TASK ITEM:
How many of the lines below hold the string "Bayern"? Say only the number.

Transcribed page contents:
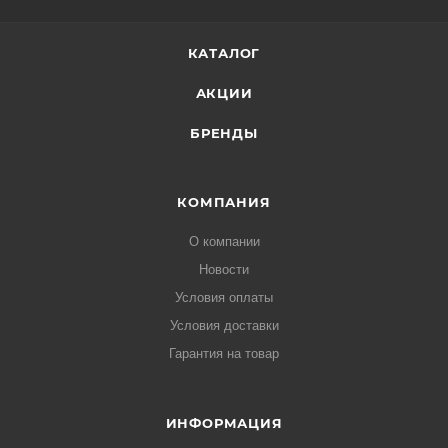
КАТАЛОГ
АКЦИИ
БРЕНДЫ
КОМПАНИЯ
О компании
Новости
Условия оплаты
Условия доставки
Гарантия на товар
ИНФОРМАЦИЯ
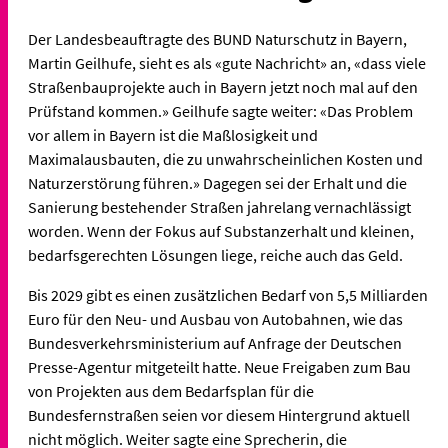
Der Landesbeauftragte des BUND Naturschutz in Bayern,
Martin Geilhufe, sieht es als «gute Nachricht» an, «dass viele
Straßenbauprojekte auch in Bayern jetzt noch mal auf den
Prüfstand kommen.» Geilhufe sagte weiter: «Das Problem
vor allem in Bayern ist die Maßlosigkeit und
Maximalausbauten, die zu unwahrscheinlichen Kosten und
Naturzerstörung führen.» Dagegen sei der Erhalt und die
Sanierung bestehender Straßen jahrelang vernachlässigt
worden. Wenn der Fokus auf Substanzerhalt und kleinen,
bedarfsgerechten Lösungen liege, reiche auch das Geld.
Bis 2029 gibt es einen zusätzlichen Bedarf von 5,5 Milliarden
Euro für den Neu- und Ausbau von Autobahnen, wie das
Bundesverkehrsministerium auf Anfrage der Deutschen
Presse-Agentur mitgeteilt hatte. Neue Freigaben zum Bau
von Projekten aus dem Bedarfsplan für die
Bundesfernstraßen seien vor diesem Hintergrund aktuell
nicht möglich. Weiter sagte eine Sprecherin, die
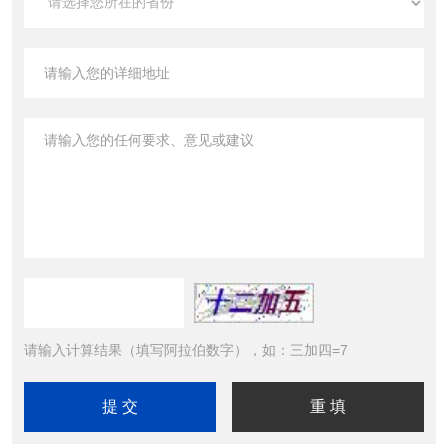
请输入计算结果（填写阿拉伯数字），如：三加四=7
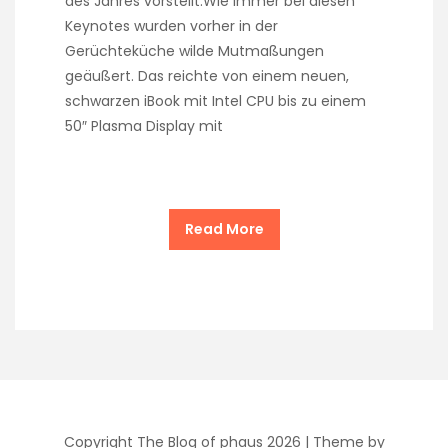
des Jahres vorstellt.Wie immer bei diesen
Keynotes wurden vorher in der
Gerüchteküche wilde Mutmaßungen
geäußert. Das reichte von einem neuen,
schwarzen iBook mit Intel CPU bis zu einem
50″ Plasma Display mit
Read More
Copyright The Blog of phaus 2026 |
Theme by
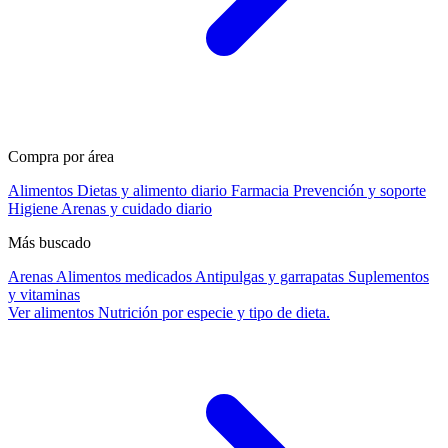
Compra por área
Alimentos
Dietas y alimento diario
Farmacia
Prevención y soporte
Higiene
Arenas y cuidado diario
Más buscado
Arenas
Alimentos medicados
Antipulgas y garrapatas
Suplementos
y vitaminas
Ver alimentos
Nutrición por especie y tipo de dieta.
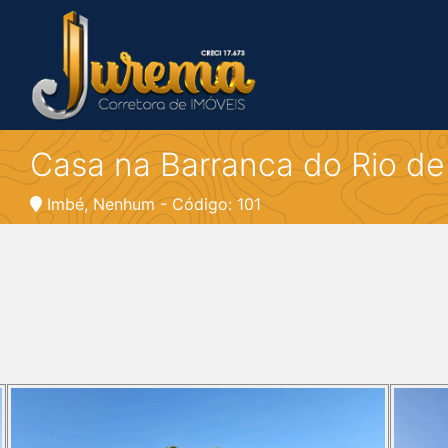
Casa na Barranca do Rio de
Imbé, Nenhum - Código: 101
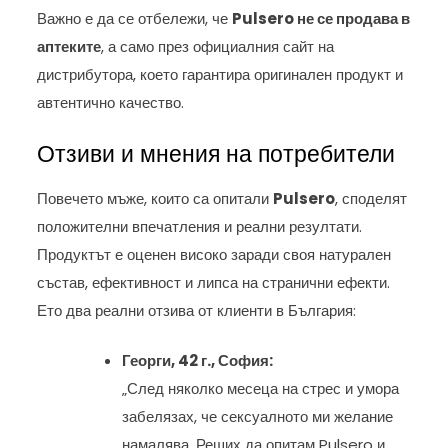
Важно е да се отбележи, че
Pulsero не се продава в
аптеките
, а само през официалния сайт на
дистрибутора, което гарантира оригинален продукт и
автентично качество.
Отзиви и мнения на потребители
Повечето мъже, които са опитали
Pulsero
, споделят
положителни впечатления и реални резултати.
Продуктът е оценен високо заради своя натурален
състав, ефективност и липса на странични ефекти.
Ето два реални отзива от клиенти в България:
Георги, 42 г., София:
„След няколко месеца на стрес и умора
забелязах, че сексуалното ми желание
намалява. Реших да опитам Pulsero и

TASK ANSWER:
3